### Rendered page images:
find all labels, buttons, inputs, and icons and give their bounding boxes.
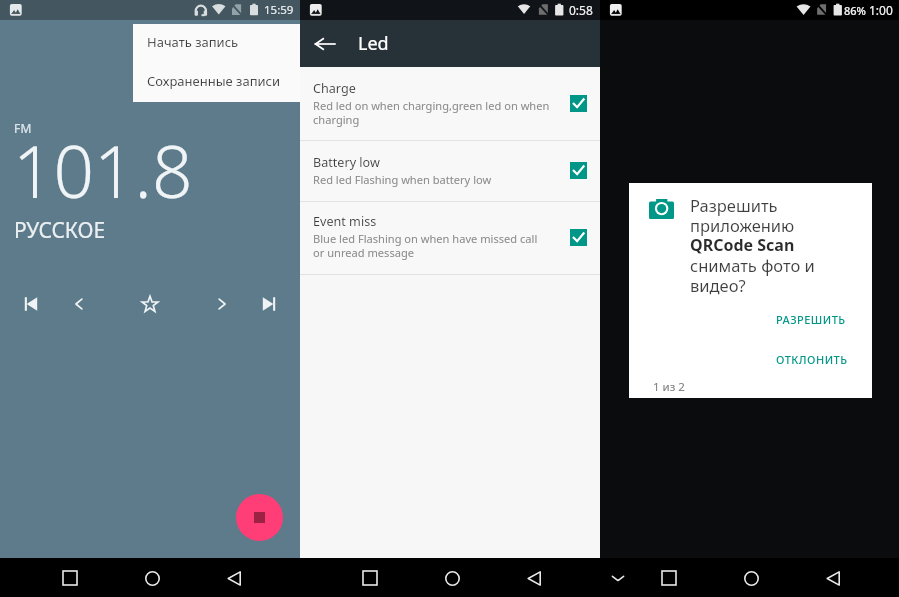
staticText: снимать фото и — [690, 254, 815, 276]
staticText: Сохраненные записи — [147, 72, 281, 90]
staticText: видео? — [690, 274, 746, 296]
button[interactable]: РАЗРЕШИТЬ — [771, 308, 851, 331]
staticText: Red led on when charging,green led on wh… — [313, 98, 557, 127]
staticText: 86% — [844, 3, 866, 18]
button[interactable]: Charge — [300, 67, 600, 140]
staticText: Charge — [313, 80, 356, 97]
staticText: Event miss — [313, 213, 377, 230]
button[interactable]: Начать запись — [133, 24, 300, 63]
staticText: 0:58 — [569, 2, 593, 18]
staticText: ОТКЛОНИТЬ — [776, 352, 848, 367]
button[interactable]: Home — [134, 560, 170, 596]
staticText: РУССКОЕ — [14, 216, 106, 245]
staticText: Начать запись — [147, 33, 239, 51]
staticText: Red led Flashing when battery low — [313, 172, 492, 187]
button[interactable]: Back — [516, 560, 552, 596]
staticText: 15:59 — [264, 2, 294, 18]
staticText: РАЗРЕШИТЬ — [776, 312, 846, 327]
staticText: 1:00 — [869, 2, 893, 18]
staticText: FM — [14, 120, 32, 136]
staticText: Разрешить — [690, 194, 778, 216]
button[interactable]: Stop recording — [236, 494, 283, 541]
button[interactable]: Favorite — [132, 286, 168, 322]
button[interactable]: Back — [815, 560, 851, 596]
button[interactable]: Hide — [602, 562, 634, 594]
button[interactable]: Seek down — [61, 286, 97, 322]
button[interactable]: Previous station — [13, 286, 49, 322]
staticText: Blue led Flashing on when have missed ca… — [313, 231, 544, 260]
button[interactable]: Seek up — [204, 286, 240, 322]
staticText: 1 из 2 — [653, 379, 685, 395]
button[interactable]: Back — [308, 27, 342, 61]
button[interactable]: Recents — [352, 560, 388, 596]
button[interactable]: Home — [733, 560, 769, 596]
staticText: QRCode Scan — [690, 234, 795, 256]
button[interactable]: ОТКЛОНИТЬ — [771, 348, 853, 371]
staticText: приложению — [690, 214, 795, 236]
button[interactable]: Recents — [651, 560, 687, 596]
button[interactable]: Recents — [52, 560, 88, 596]
button[interactable]: Event miss — [300, 202, 600, 274]
button[interactable]: Battery low — [300, 141, 600, 201]
button[interactable]: Сохраненные записи — [133, 63, 300, 102]
button[interactable]: Next station — [251, 286, 287, 322]
staticText: 101.8 — [13, 122, 193, 219]
staticText: Battery low — [313, 154, 380, 171]
button[interactable]: Home — [434, 560, 470, 596]
button[interactable]: Back — [216, 560, 252, 596]
staticText: Led — [358, 31, 389, 56]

### Action item:
Check every line of the entries above, and copy those that carry the string "Flashing".

### Response to this task:
staticText: Red led Flashing when battery low — [313, 172, 492, 187]
staticText: Blue led Flashing on when have missed ca… — [313, 231, 544, 260]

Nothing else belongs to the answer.